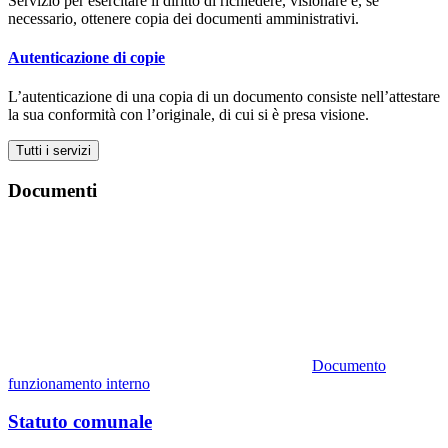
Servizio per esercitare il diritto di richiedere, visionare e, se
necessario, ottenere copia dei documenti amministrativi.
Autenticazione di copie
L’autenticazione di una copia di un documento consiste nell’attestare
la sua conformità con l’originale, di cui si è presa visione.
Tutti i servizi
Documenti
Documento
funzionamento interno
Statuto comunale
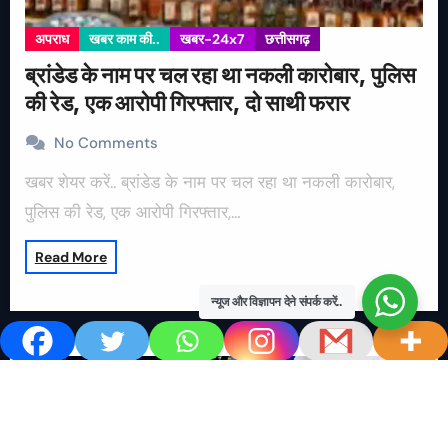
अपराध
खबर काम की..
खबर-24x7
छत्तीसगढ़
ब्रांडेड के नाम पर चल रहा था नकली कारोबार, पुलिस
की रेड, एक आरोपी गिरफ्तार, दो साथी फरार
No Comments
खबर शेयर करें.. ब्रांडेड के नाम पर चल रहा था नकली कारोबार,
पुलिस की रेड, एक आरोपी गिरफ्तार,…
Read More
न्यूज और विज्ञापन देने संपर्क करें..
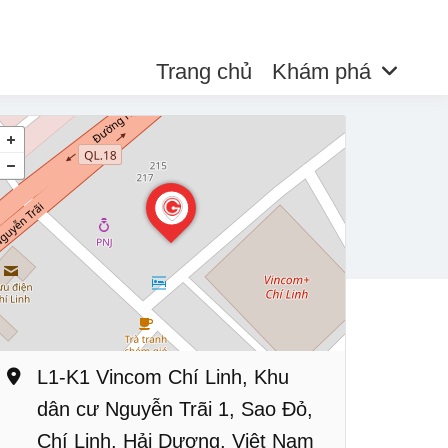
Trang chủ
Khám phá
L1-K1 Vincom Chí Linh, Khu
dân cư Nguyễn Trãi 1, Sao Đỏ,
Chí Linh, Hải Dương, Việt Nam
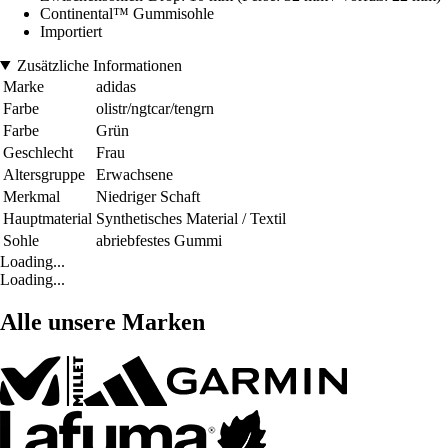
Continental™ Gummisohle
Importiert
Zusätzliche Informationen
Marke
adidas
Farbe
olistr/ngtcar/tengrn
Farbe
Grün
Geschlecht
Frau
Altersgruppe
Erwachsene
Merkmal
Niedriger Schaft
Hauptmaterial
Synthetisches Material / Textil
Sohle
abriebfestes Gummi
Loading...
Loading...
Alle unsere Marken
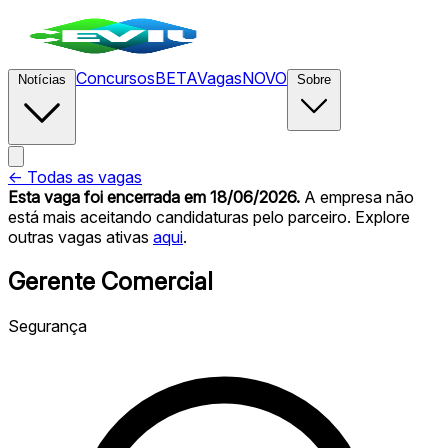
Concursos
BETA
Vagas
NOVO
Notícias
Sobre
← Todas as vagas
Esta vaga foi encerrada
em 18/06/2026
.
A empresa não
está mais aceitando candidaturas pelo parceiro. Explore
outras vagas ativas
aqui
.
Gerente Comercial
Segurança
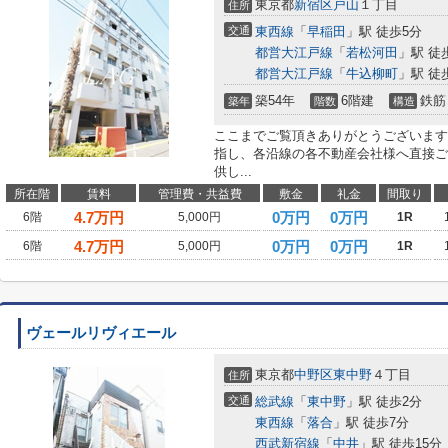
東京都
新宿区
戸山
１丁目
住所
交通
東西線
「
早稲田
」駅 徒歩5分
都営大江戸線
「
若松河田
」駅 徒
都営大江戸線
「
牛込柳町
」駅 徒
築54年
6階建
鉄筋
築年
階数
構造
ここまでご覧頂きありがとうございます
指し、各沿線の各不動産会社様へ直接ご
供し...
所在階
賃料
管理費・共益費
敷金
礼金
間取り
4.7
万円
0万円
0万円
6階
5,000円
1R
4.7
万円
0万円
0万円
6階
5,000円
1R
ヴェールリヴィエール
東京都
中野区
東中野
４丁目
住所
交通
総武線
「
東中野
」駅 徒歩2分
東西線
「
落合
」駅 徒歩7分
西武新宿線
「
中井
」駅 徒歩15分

+-------+

__Problem to work on__. Leave the pictures aside. Set down exactly the lines from the one with "Hauptmaterial" through the final line of the listing above.

__Reply__.
Hauptmaterial
Synthetisches Material / Textil
Sohle
abriebfestes Gummi
Loading...
Loading...
Alle unsere Marken
Concursos
BETA
Vagas
NOVO
Notícias
Sobre
← Todas as vagas
Esta vaga foi encerrada
em 18/06/2026
.
A empresa não
está mais aceitando candidaturas pelo parceiro. Explore
outras vagas ativas
aqui
.
Gerente Comercial
Segurança
東京都
新宿区
戸山
１丁目
住所
交通
東西線
「
早稲田
」駅 徒歩5分
都営大江戸線
「
若松河田
」駅 徒
都営大江戸線
「
牛込柳町
」駅 徒
築54年
6階建
鉄筋
築年
階数
構造
ここまでご覧頂きありがとうございます
指し、各沿線の各不動産会社様へ直接ご
供し...
所在階
賃料
管理費・共益費
敷金
礼金
間取り
4.7
万円
0万円
0万円
6階
5,000円
1R
4.7
万円
0万円
0万円
6階
5,000円
1R
ヴェールリヴィエール
東京都
中野区
東中野
４丁目
住所
交通
総武線
「
東中野
」駅 徒歩2分
東西線
「
落合
」駅 徒歩7分
西武新宿線
「
中井
」駅 徒歩15分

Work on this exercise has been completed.